2. FEAR OF THE BLANK PAGE

The milky abyss of a fresh document has incited fear in the hearts of many. What separates the good writers from the great ones is knowing how to use that fear as a tool. We are taught to fear fear, but I posit that this F-word doesn’t always have to be thought of as a bad thing. You can fear unfulfilled potential, for instance, and use that as a motivator to live an incredibly full life. Alternatively, you can fear imperfection and never begin at all. We choose which side of fear to live on.

Oftentimes, aspiring writers are afraid to begin because they expect instant results. To that I say, the day you plant the seed is not the day you eat the fruit. Another reason why one might fear the blank page is that they do not want to discover that they are actually terrible at writing. If you are one of these folks, I have some good news for you: it’s impossible to get worse at something you do every day.


3. READING. LOTS OF IT.


Okay, so you’re alone (1) and you’ve tackled your terror of the blank page (2). But what to do if the ideas simply aren’t flowing? When you are feeling inspired, write. When you are seeking inspiration, read. A book is a present you can open again and again, a portal to another world. Reading also encourages you to ask questions: How would an author describe me in a book? How would I end this particular story? What do I like about it? What would I change about it? Doing so enables you to know yourself better. Knowing yourself is key to writing from a place of honesty, which is where all the best stuff comes from.

With each new question you ask and solitary moment you spend, you are undergoing the process of becoming - becoming vulnerable, becoming a writer, becoming yourself. Just because it’s taking time doesn’t mean it’s not happening. When you decide to return to the page, you will begin stage four:


4. BLEEDING ON PAPER


Hemingway once postulated that “there is nothing to writing; all you do is sit down at a typewriter and bleed.” Sanguinary metaphor aside, my man Ernest was onto something here: writing is undoubtedly a process of wringing out blood.
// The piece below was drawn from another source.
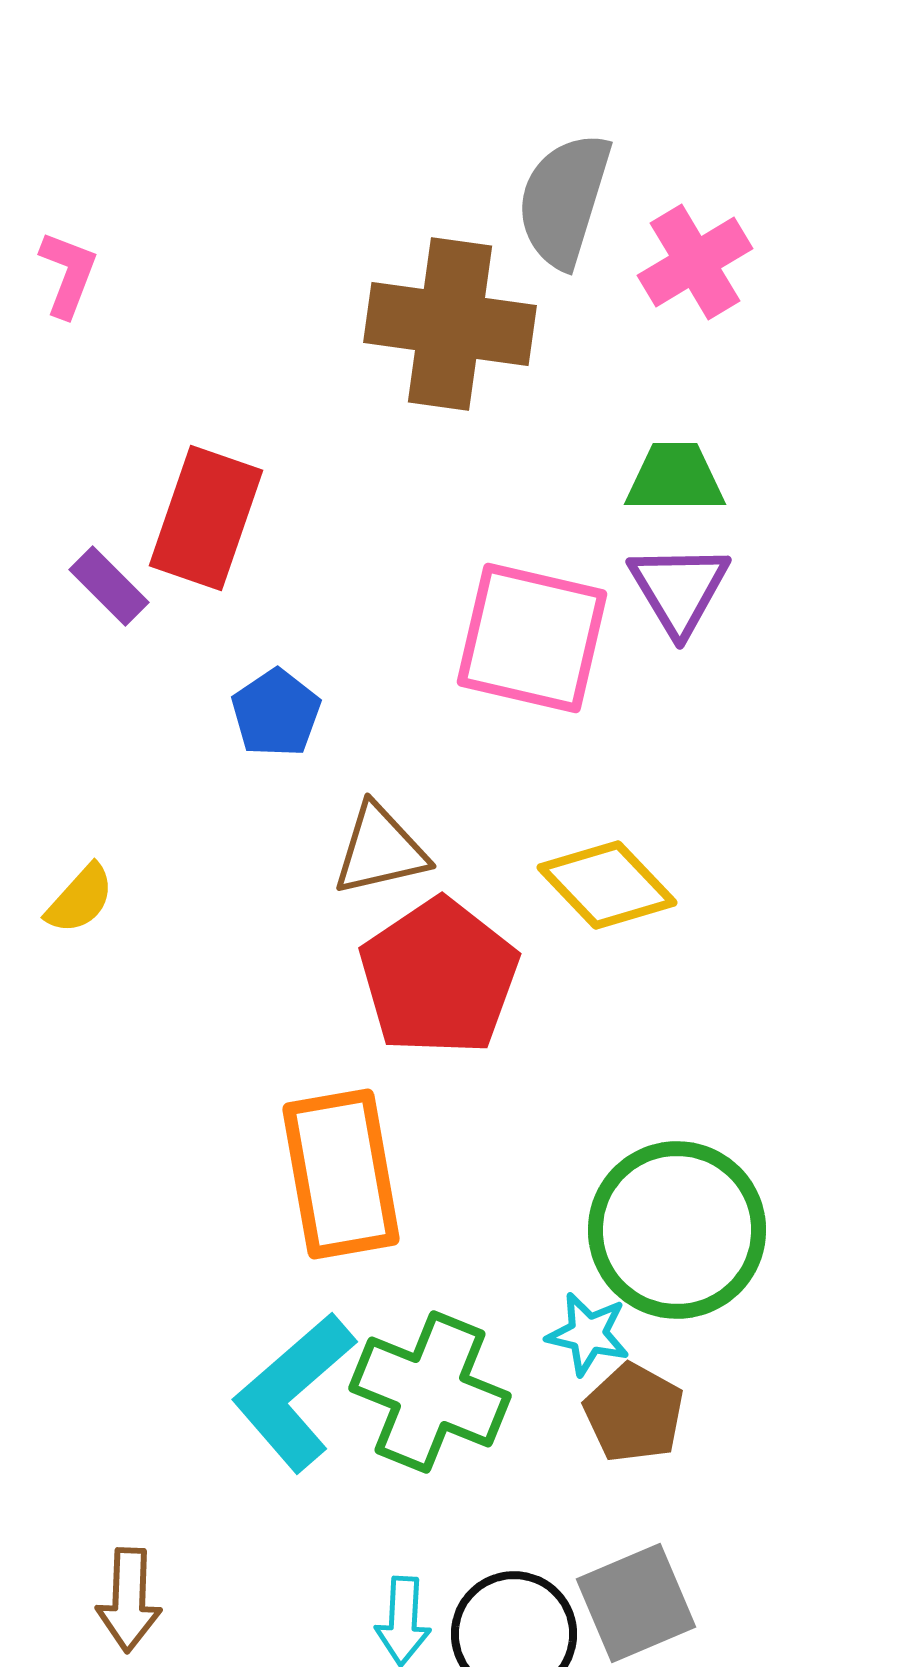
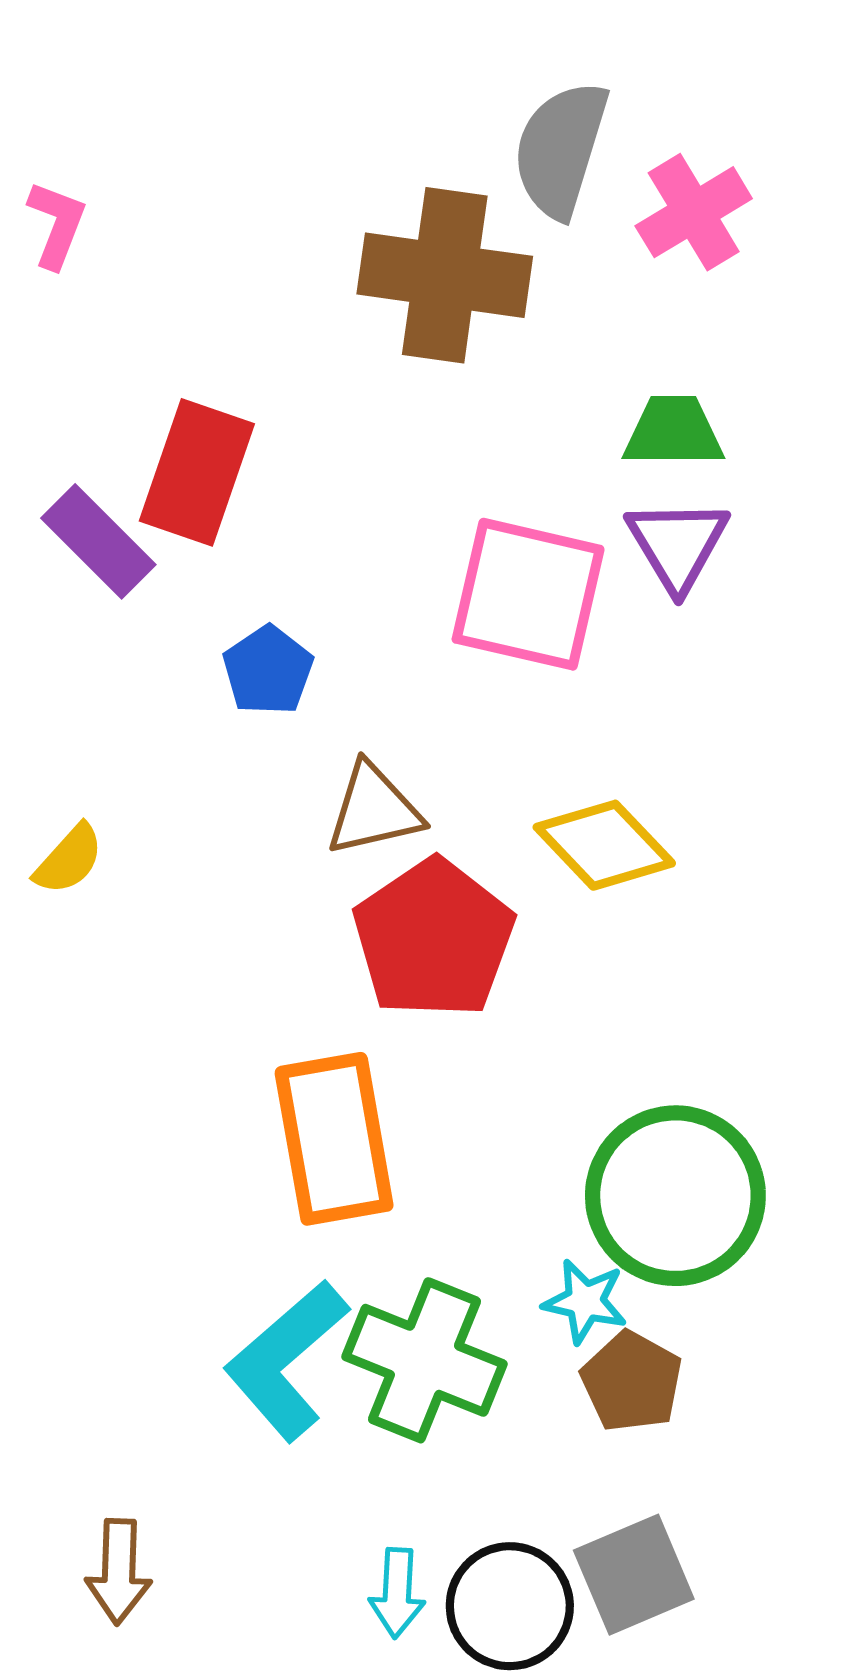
purple rectangle: (109, 586) -> (98, 541), size x1.4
Not literal blood, of course, but your essence as a human being. Your hopes, dreams, fears… everything vulnerable that flows through your veins. To bleed is to let all of this out onto the page, until it turns a glorious shade of scarlet.

As soon as your fingers grace the keyboard or your pen hits the page, you have entered the arena. You are a gladiator, armed with nothing but your mind and twenty-six characters. The arena can be a rather scary place. Critics will undoubtedly size you up from the comfort of their seats, waiting for you to stumble. In spite of this, you mustn’t turn back. Your only opponent is yourself; to succeed, you must be willing to bleed.


5. THE GREAT LEAP INTO THE DARK


The final stage of great writing is what I like to call “the great leap into the dark.” Writing is simply the act of casting a stone into a deep well. You may not be able to see what lies beyond the darkness, but the *PLOP!* will eventually sound. It always does. A well cannot go on forever.

Similarly, you must be willing to write even if you don’t know where you’re going. Eventually, you will arrive at something truthful, something real, something worth writing about, and it will all have been worth it.